The purpose of the study was to characterize the physicochemical, structural, and spectral properties of the 1:1 niclosamide and methanol, diethyl ether, dimethyl sulfoxide, N,N' dimethylformamide, and tetrahydrofuran solvates and the 2:1 niclosamide and tetraethylene glycol hemisolvate prepared by recrystallization from these organic solvents. Structural, spectral, and thermal analysis results confirmed the presence of the solvents and differences in the structural properties of these solvates. In addition, differences in the activation energy of desolvation, batch solution calorimetry, and the aqueous solubility at 25 degrees C, 24 hours, showed the stability of the solvates to be in the order: anhydrate > diethyl ether solvate > tetraethylene glycol hemisolvate > methanol solvate > dimethyl sulfoxide solvate > N,N' dimethylformamide solvate. The intrinsic and powder dissolution rates of the solvates were in the order: anhydrate > diethyl ether solvate > tetraethylene glycol hemisolvate > N,N' dimethylformamide solvate > methanol solvate > dimethyl sulfoxide solvate. Although these nonaqueous solvates had higher solubility and dissolution rates than the monohydrous forms, they were unstable in aqueous media and rapidly transformed to one of the monohydrous forms.

Preparation and physicochemical properties of niclosamide anhydrate and two monohydrates.

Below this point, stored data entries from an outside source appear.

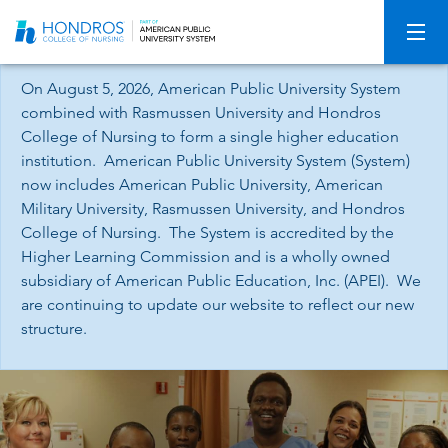
Skip
Navigation
On August 5, 2026, American Public University System
combined with Rasmussen University and Hondros
College of Nursing to form a single higher education
institution. American Public University System (System)
now includes American Public University, American
Military University, Rasmussen University, and Hondros
College of Nursing. The System is accredited by the
Higher Learning Commission and is a wholly owned
subsidiary of American Public Education, Inc. (APEI). We
are continuing to update our website to reflect our new
structure.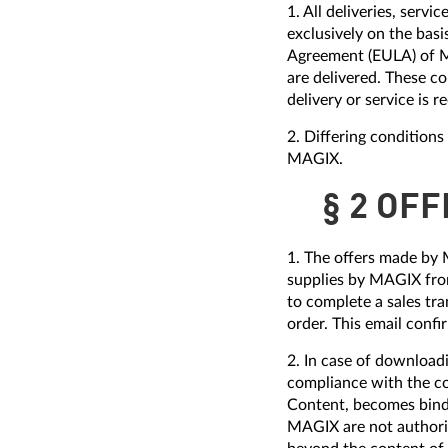
1. All deliveries, ser
exclusively on the bas
Agreement (EULA) of M
are delivered. These co
delivery or service is r
2. Differing condition
MAGIX.
§ 2 OF
1. The offers made by 
supplies by MAGIX from
to complete a sales tra
order. This email conf
2. In case of download
compliance with the c
Content, becomes bindi
MAGIX are not authoriz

The intent of the study was to prepare and characterize three crystal forms of niclosamide namely the anhydrate and the two monohydrates and to investigate the moisture adsorption and desorption behavior of these crystal forms. The crystal forms were prepared by recrystallization and were characterized by differential scanning calorimetry, thermogravimetric analysis, isoperibol solution calorimetry, Karl Fischer titration, and X-ray powder diffractometry. Moisture adsorption by the anhydrate at increased relative humidities and two temperatures, 30 and 40 degrees C, was measured while the desorption from the monohydrates was determined at 45, 55, and 65 degrees C for monohydrate H(A) and 75, 90, and 100 degrees C for monohydrate H(B). Thermal analysis and solution calorimetry showed that monohydrate H(B) is more stable than monohydrate H(A) and solubility measurements showed the solubility of the crystal forms decreased in the order: anhydrate>>monohydrate H(A)>monohydrate H(B). With an increase in temperature and relative humidity niclosamide anhydrate adsorbed moisture to form monohydrate H(A) by a random nucleation process. Dehydration of monohydrate H(A) at increased temperatures followed zero order kinetics and resulted in a change to the anhydrate. Monohydrate H(B) was transformed to the anhydrate at higher temperatures by a three-dimensional diffusion mechanism.

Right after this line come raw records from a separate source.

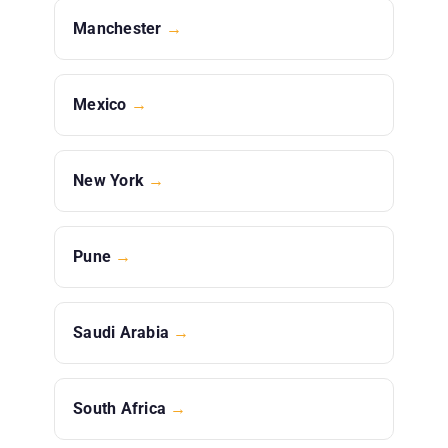
Manchester
→
Mexico
→
New York
→
Pune
→
Saudi Arabia
→
South Africa
→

Structural characterization, physicochemical properties, and thermal stability of three crystal forms of nifedipine.

In this study the single-crystal X-ray structure of the solvated species (nifedipine)2. 1,4-dioxane is reported for the first time. Included solvent molecules are located in isolated cavities in the crystal, yielding a very stable solvate. Desolvation of this species involves complete disruption of the crystal structure at the relatively high temperature of 150-153 degrees C, i.e., 50 degrees above the boiling point of 1,4-dioxane, and yields a monoclinic polymorph (Modification I) with a melting point of 174 degrees C. When exposed to an aqueous medium for 48 h, the solvate transformed into a dihydrate. The aqueous solubilities of the above species were in the order: 1,4-dioxane solvate >or= Modification I > dihydrate. The solubility of nifedipine was increased sixfold when transformed into an amorphous form by quenched fusion. This amorphous form was relatively stable at room temperature but converted to Modification I when suspended in water at pH 1. The fused materials also converted to Modification I through an intermediate, Modification III, within 6 days when kept at 40 degrees C for 6 days. XRPD analysis showed that grinding increased the crystallinity of the amorphous form due to partial transformation to Modification I. The pulverized amorphous powder was more stable at 40 degrees C and was approximately three times as soluble as Modification I.